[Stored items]
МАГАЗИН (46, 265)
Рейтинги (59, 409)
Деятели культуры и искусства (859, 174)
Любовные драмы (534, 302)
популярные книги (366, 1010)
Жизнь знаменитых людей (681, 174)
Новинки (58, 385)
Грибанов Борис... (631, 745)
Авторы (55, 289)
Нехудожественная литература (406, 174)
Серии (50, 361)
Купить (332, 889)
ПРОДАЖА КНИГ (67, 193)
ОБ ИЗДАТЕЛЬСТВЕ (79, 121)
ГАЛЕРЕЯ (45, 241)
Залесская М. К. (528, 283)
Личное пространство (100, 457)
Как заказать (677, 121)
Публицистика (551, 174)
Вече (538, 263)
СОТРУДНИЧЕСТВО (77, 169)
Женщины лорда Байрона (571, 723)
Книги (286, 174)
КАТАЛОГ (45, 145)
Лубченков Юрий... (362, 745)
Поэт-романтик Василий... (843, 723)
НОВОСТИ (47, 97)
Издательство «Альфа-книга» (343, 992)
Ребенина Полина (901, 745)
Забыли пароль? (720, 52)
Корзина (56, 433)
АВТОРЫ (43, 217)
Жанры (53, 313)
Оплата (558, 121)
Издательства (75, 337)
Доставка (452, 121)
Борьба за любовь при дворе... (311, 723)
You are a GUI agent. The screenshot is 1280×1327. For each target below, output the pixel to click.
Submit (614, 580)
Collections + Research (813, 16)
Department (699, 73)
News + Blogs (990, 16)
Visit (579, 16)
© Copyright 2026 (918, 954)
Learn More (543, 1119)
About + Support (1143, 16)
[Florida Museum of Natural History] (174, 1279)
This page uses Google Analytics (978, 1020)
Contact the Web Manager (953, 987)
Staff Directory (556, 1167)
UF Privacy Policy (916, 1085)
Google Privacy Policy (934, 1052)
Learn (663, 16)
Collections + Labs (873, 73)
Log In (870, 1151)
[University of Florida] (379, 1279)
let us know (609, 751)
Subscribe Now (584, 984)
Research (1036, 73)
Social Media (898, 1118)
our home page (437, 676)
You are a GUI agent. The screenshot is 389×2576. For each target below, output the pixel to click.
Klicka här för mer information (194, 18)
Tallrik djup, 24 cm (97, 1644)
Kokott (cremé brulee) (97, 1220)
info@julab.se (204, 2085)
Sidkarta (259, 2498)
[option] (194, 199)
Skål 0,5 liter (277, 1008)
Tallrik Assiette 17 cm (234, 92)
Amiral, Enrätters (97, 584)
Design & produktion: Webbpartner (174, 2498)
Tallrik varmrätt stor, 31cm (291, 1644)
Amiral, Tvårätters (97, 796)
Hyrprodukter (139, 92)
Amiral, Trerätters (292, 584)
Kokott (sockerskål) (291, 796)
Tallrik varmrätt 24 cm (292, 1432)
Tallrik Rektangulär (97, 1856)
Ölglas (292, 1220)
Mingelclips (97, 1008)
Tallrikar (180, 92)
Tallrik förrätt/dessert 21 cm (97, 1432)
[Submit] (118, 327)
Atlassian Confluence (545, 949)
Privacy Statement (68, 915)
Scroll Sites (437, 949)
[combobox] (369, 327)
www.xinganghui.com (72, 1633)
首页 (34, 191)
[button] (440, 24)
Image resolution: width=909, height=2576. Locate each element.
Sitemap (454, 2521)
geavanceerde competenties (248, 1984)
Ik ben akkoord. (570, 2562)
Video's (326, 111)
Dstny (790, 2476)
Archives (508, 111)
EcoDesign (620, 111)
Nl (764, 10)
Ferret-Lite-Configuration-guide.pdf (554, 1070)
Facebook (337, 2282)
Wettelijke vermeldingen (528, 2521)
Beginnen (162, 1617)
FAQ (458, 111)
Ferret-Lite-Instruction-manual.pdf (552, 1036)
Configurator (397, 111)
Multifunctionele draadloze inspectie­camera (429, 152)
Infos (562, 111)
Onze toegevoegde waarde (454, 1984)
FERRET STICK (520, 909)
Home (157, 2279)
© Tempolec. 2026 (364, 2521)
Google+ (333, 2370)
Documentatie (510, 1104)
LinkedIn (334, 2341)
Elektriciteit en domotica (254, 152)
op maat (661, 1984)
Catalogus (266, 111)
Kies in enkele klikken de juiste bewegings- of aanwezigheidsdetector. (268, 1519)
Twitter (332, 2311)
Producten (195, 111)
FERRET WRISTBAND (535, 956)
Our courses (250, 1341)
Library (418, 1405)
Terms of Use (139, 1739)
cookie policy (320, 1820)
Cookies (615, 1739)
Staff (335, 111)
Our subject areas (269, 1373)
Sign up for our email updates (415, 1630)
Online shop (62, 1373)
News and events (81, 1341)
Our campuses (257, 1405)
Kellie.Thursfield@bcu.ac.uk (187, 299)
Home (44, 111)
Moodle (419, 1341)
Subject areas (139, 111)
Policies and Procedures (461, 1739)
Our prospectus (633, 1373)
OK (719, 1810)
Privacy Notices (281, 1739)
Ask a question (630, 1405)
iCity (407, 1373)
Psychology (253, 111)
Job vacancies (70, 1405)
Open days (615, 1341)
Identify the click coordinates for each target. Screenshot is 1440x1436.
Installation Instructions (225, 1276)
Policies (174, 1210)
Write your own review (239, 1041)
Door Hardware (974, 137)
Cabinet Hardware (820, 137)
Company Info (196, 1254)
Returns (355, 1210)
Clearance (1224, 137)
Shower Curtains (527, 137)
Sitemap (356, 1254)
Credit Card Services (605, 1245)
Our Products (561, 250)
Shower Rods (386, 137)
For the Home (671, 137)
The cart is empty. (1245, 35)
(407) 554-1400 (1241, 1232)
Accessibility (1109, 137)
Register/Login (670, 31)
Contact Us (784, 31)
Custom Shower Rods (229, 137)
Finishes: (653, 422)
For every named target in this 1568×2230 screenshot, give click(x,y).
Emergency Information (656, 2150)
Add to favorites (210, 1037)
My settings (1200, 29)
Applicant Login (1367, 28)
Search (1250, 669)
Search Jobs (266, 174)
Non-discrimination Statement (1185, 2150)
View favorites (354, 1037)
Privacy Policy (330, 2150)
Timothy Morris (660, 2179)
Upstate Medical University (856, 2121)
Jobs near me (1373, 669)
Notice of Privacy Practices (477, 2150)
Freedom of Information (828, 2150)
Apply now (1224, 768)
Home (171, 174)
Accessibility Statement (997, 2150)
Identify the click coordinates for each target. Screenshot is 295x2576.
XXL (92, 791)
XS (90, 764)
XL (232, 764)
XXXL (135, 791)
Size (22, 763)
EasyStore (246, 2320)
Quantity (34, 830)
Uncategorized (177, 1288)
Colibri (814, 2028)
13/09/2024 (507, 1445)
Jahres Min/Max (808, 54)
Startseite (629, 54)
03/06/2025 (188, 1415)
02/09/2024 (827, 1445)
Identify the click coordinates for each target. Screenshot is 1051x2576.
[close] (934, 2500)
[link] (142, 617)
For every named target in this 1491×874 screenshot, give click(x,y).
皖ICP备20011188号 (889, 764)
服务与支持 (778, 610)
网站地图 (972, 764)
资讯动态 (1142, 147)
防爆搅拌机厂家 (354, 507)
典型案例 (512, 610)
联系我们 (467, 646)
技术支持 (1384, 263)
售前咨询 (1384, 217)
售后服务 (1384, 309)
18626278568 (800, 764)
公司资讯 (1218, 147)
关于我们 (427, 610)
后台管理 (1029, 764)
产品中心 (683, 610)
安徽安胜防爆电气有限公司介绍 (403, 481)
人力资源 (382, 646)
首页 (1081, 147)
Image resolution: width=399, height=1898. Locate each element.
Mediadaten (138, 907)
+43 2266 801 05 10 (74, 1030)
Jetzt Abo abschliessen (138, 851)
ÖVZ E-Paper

- _Goal of the exercise_:
Print exactly the lines of the records from the one containing "Screenshot is 1051x2576." through the end, and nothing besides them.

- _Result of the exercise_:
Identify the click coordinates for each target. Screenshot is 1051x2576.
[close] (934, 2500)
[link] (142, 617)
For every named target in this 1491×874 screenshot, give click(x,y).
皖ICP备20011188号 (889, 764)
服务与支持 (778, 610)
网站地图 (972, 764)
资讯动态 (1142, 147)
防爆搅拌机厂家 (354, 507)
典型案例 (512, 610)
联系我们 (467, 646)
技术支持 (1384, 263)
售前咨询 (1384, 217)
售后服务 (1384, 309)
18626278568 (800, 764)
公司资讯 (1218, 147)
关于我们 (427, 610)
后台管理 (1029, 764)
产品中心 (683, 610)
安徽安胜防爆电气有限公司介绍 (403, 481)
人力资源 (382, 646)
首页 (1081, 147)
Image resolution: width=399, height=1898. Locate each element.
Mediadaten (138, 907)
+43 2266 801 05 10 (74, 1030)
Jetzt Abo abschliessen (138, 851)
ÖVZ E-Paper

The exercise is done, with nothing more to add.